[Opening DATASET EXCERPTS section]

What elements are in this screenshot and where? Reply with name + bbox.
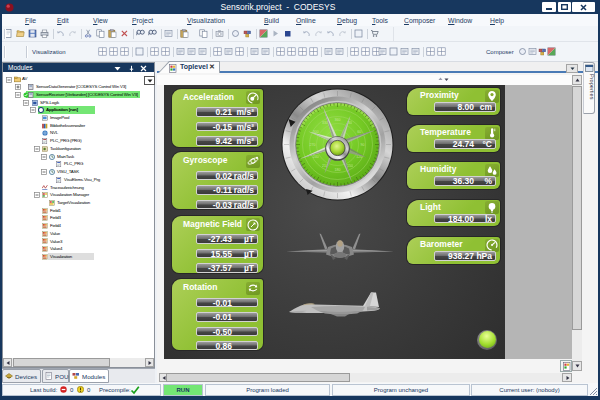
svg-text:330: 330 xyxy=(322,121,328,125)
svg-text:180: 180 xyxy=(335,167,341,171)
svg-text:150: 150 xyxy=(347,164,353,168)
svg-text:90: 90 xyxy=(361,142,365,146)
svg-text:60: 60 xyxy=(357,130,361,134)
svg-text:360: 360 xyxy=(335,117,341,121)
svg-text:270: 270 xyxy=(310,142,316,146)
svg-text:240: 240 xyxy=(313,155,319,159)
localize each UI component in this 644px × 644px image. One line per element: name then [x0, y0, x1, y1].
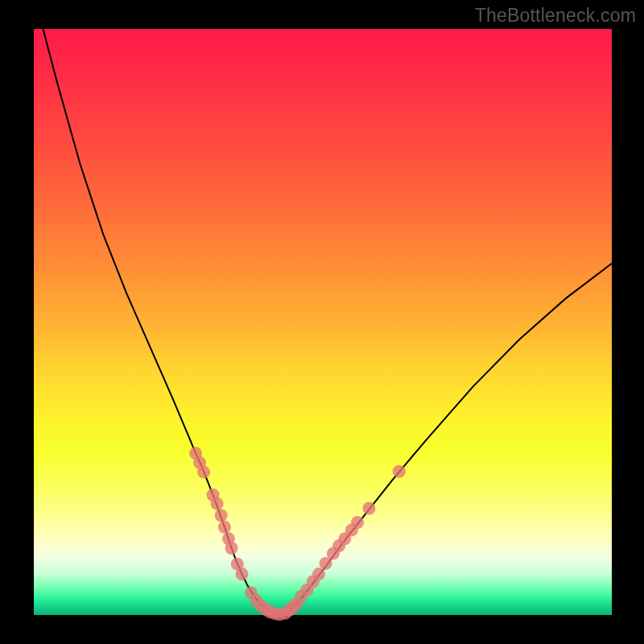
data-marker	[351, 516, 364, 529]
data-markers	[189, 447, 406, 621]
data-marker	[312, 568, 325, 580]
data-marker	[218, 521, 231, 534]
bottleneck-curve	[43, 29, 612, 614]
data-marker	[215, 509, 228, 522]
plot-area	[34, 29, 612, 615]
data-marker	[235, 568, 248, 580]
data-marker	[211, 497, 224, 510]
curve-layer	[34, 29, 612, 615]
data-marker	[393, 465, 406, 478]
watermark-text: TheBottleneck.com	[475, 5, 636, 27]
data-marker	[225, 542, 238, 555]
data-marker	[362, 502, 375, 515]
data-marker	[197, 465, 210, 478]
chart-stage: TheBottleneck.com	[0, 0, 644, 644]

[Closing DATASET EXCERPTS section]

**PROBLEM TO SOLVE:** Above are the entries; write them out again exactly, omitting the pictures.

**FINISHED TASK:**
What elements are in this screenshot and where? Reply with name + bbox.
svg-text:330: 330 xyxy=(322,121,328,125)
svg-text:180: 180 xyxy=(335,167,341,171)
svg-text:150: 150 xyxy=(347,164,353,168)
svg-text:90: 90 xyxy=(361,142,365,146)
svg-text:60: 60 xyxy=(357,130,361,134)
svg-text:360: 360 xyxy=(335,117,341,121)
svg-text:270: 270 xyxy=(310,142,316,146)
svg-text:240: 240 xyxy=(313,155,319,159)
localize each UI component in this 644px × 644px image. One line per element: name then [x0, y0, x1, y1].
data-marker	[351, 516, 364, 529]
data-markers	[189, 447, 406, 621]
data-marker	[312, 568, 325, 580]
data-marker	[218, 521, 231, 534]
bottleneck-curve	[43, 29, 612, 614]
data-marker	[215, 509, 228, 522]
plot-area	[34, 29, 612, 615]
data-marker	[235, 568, 248, 580]
data-marker	[211, 497, 224, 510]
curve-layer	[34, 29, 612, 615]
data-marker	[393, 465, 406, 478]
watermark-text: TheBottleneck.com	[475, 5, 636, 27]
data-marker	[225, 542, 238, 555]
data-marker	[362, 502, 375, 515]
data-marker	[197, 465, 210, 478]
chart-stage: TheBottleneck.com	[0, 0, 644, 644]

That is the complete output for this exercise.